La fiesta en casa de Blanca habría acabado haría una hora y media. Yo no había querido aceptar su invitación a pasar la noche con su familia. “No soy amigo de molestar” -me había excusado-.
No hacía frío por lo que había optado por conducir el Volkswagen con la capota bajada.

Debía haber cogido el moderno coche o al menos el navegador portátil porque tras encontrar un cruce y un paso a nivel con barrera me vi perdido en medio de una carretera absolutamente desconocida para mí. A lo lejos vislumbré una figura un tanto borrosa. Aceleré y me acerqué a ella.

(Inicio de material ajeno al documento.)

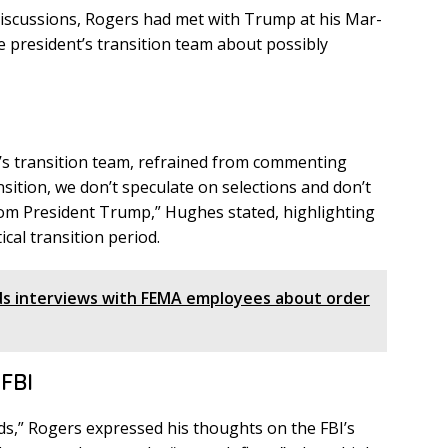
 discussions, Rogers had met with Trump at his Mar-
e president’s transition team about possibly
s transition team, refrained from commenting
ransition, we don’t speculate on selections and don’t
rom President Trump,” Hughes stated, highlighting
ical transition period.
 interviews with FEMA employees about order
 FBI
ds,” Rogers expressed his thoughts on the FBI’s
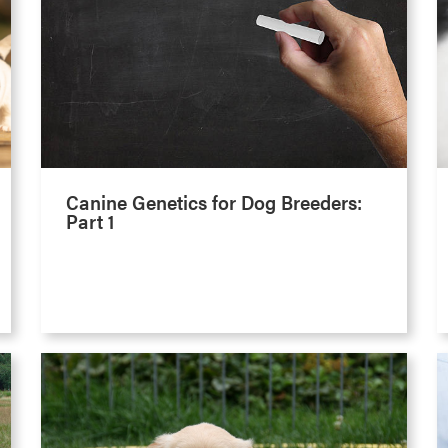
Canine Genetics for Dog Breeders:
Part 1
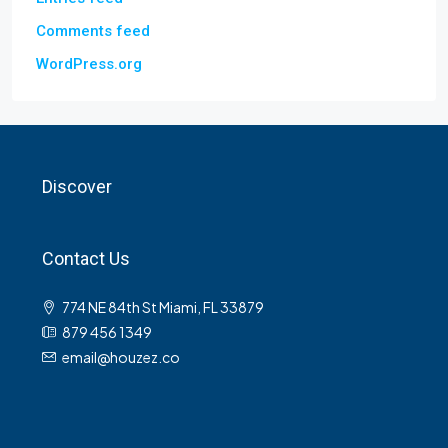
Comments feed
WordPress.org
Discover
Contact Us
774 NE 84th St Miami, FL 33879
879 456 1349
email@houzez.co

Paré el descapotable a una distancia prudencial y llamé a la mujer de melena oscura que caminaba pegada al borde izquierdo de la carretera. Con un movimiento lento de su cabeza, se giró hacia mí y unos serenos ojos verdes me sonrieron con amabilidad.
-“Llevo viéndole por aquí desde hace días, semanas tal vez” -me dijo-. “Juraría que está usted perdido” -continuó con voz tranquila-.
Aquello era absurdo evidentemente. No obstante no quise llevarle la contraria. Necesitaba ayuda y quizá aquella extraña mujer pudiera ofrecérmela.
-“En efecto, lo estoy” -respondí extrañado como digo por su comentario, al tiempo que una enorme lechuza se lanzaba desde la rama de una encina en busca de algún roedor-. “Llevo rato buscando la salida hacia la capital y no acabo de encontrarla. Una y otra vez vuelvo a este punto de la carretera” -le confesé-.
No había bebido mucho puesto que no quería tentar a la suerte en una vía que no conocía más que a través de los mapas de carreteras. Tampoco confío todo hay que decirlo, en los modernos sistemas de navegación por satélite. En cualquier caso, nunca recurro a ellos cuando opto por conducir el viejo Escabajo de Alba. Tan sólo el moderno híbrido cuenta con esa posibilidad.
La mujer de ojos felinos, vestida con un oscuro y anticuado traje de fiesta calló por unos instantes y de nuevo con una serenidad que helaba la sangre manifestó: “También yo ando un tanto perdida. Dejé hace ya años la fiesta de Blanca Cortés pero no acabo de avanzar por este camino. Una y otra vez la noche me devuelve a este punto en el que un joven como usted, también perdido, me pide ayuda para romper este bucle en el que parecen haberse convertido nuestras vidas”.
A todas luces, aquella mujer sufría algún tipo de desorientación. No obstante no parecía haber bebido y no la recordaba de la fiesta de Blanca.
-“No debería usted caminar sola por esta carretera a estas horas. Monte si quiere. La acercaré hasta algún lugar más seguro” –me ofrecí-.
Descendí del viejo auto y le abrí la puerta del copiloto invitándola a subir. Pasó a mi lado y tras el leve movimiento de aire que provocó su vestido, experimenté una súbita descarga electrostática. Quedé bloqueado.
He despertado esta madrugada con el cuerpo aterido. El Volkswagen está aparcado en el garaje de la casa.
El navegador del híbrido que adquirí antes de la muerte de Alba me indica que estoy en casa de Blanca. Hay una extraña mujer sentada al pie de la escalera de mi vivienda.
Una lechuza ha alzado el vuelo desde la arboleda cercana a la casa. Lleva un pequeño roedor en el curvo pico.
Según el reloj digital del salpicadero es viernes uno de junio. Mañana estoy invitado a la fiesta de Blanca Cortés.
Ron ladra. El carrillón del recibidor suena en la madrugada.